Start at the line holding "What are the". Write out that line and each one after it to the end of the data, unchanged.

START Data under study

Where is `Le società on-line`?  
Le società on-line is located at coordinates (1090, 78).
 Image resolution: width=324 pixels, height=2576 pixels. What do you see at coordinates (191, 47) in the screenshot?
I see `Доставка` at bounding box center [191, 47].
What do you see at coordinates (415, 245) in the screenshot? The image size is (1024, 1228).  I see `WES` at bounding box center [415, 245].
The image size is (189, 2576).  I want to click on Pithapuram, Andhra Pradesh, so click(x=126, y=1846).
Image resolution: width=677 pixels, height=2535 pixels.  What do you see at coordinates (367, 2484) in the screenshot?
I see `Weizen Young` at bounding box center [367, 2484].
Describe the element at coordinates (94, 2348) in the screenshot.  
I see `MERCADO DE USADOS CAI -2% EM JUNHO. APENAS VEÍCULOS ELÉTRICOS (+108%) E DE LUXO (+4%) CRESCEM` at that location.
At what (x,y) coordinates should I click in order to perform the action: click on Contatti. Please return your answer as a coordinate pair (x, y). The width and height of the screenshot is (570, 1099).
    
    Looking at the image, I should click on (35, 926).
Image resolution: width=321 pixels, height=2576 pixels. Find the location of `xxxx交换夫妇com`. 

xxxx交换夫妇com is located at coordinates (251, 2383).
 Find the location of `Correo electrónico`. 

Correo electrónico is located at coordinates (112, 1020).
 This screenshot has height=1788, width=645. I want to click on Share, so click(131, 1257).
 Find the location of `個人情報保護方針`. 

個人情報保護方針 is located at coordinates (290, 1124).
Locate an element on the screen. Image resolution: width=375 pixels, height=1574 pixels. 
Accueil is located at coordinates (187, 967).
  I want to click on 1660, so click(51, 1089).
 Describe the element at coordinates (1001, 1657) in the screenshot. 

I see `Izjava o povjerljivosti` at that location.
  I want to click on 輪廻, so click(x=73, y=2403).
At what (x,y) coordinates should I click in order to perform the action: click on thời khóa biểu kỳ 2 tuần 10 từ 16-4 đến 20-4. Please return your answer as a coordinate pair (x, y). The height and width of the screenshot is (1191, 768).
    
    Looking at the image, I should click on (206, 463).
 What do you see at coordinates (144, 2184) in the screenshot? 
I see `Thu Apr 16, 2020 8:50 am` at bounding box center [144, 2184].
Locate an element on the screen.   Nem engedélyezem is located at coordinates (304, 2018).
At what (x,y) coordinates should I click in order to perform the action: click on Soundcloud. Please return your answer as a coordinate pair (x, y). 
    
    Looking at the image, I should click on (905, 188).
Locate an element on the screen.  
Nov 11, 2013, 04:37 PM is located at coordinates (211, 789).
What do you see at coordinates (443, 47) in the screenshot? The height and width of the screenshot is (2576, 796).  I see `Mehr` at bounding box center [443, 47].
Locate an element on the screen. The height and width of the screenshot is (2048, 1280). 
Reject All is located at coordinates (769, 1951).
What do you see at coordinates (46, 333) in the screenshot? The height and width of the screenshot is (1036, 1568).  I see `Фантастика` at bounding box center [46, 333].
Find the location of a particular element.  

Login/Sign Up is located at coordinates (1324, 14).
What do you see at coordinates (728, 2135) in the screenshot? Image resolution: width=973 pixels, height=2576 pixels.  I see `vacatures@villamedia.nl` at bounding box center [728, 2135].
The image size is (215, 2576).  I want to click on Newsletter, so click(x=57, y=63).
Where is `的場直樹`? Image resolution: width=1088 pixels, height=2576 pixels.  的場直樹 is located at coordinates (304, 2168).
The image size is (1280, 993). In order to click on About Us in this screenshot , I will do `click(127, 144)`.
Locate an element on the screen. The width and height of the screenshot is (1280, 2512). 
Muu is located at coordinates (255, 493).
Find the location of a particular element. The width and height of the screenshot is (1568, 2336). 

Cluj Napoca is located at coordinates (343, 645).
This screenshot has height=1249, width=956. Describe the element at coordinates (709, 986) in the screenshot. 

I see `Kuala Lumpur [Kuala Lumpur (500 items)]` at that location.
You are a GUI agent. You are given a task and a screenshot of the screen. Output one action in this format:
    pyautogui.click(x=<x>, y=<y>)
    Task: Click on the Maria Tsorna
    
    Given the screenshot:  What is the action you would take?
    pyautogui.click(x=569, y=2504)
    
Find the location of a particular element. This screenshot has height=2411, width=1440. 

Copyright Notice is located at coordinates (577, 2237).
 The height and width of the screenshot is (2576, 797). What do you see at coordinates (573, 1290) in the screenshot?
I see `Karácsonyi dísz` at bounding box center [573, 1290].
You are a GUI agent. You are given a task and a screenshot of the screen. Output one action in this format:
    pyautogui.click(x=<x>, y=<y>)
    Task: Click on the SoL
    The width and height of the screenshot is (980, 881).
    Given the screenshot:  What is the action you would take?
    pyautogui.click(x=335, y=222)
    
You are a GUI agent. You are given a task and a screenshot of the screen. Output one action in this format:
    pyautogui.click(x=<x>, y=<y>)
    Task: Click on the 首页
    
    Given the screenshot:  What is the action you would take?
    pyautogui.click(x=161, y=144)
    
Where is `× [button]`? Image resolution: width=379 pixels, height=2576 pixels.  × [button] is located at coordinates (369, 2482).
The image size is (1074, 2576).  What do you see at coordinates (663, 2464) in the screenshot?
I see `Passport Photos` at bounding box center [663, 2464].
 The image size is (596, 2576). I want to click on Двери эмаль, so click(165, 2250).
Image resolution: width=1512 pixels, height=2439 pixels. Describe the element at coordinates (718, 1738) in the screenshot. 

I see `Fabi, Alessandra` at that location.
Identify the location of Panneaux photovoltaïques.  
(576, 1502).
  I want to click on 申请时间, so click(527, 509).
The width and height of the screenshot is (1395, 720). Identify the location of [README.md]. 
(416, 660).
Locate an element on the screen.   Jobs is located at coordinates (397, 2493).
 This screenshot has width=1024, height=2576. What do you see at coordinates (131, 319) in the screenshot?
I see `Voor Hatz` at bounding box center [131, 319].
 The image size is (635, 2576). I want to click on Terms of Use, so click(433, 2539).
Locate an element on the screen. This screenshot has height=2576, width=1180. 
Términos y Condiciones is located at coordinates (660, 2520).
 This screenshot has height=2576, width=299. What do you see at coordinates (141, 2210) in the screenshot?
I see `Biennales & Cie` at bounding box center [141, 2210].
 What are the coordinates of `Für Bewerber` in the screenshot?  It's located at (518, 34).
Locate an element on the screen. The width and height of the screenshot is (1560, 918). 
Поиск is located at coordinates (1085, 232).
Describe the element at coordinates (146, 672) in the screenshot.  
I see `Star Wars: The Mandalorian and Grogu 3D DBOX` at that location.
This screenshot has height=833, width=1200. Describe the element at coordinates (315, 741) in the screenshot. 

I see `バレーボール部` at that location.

END Data under study

**Output for this task**
 What are the coordinates of `Für Bewerber` in the screenshot?  It's located at (518, 34).
Locate an element on the screen. The width and height of the screenshot is (1560, 918). 
Поиск is located at coordinates (1085, 232).
Describe the element at coordinates (146, 672) in the screenshot.  
I see `Star Wars: The Mandalorian and Grogu 3D DBOX` at that location.
This screenshot has height=833, width=1200. Describe the element at coordinates (315, 741) in the screenshot. 

I see `バレーボール部` at that location.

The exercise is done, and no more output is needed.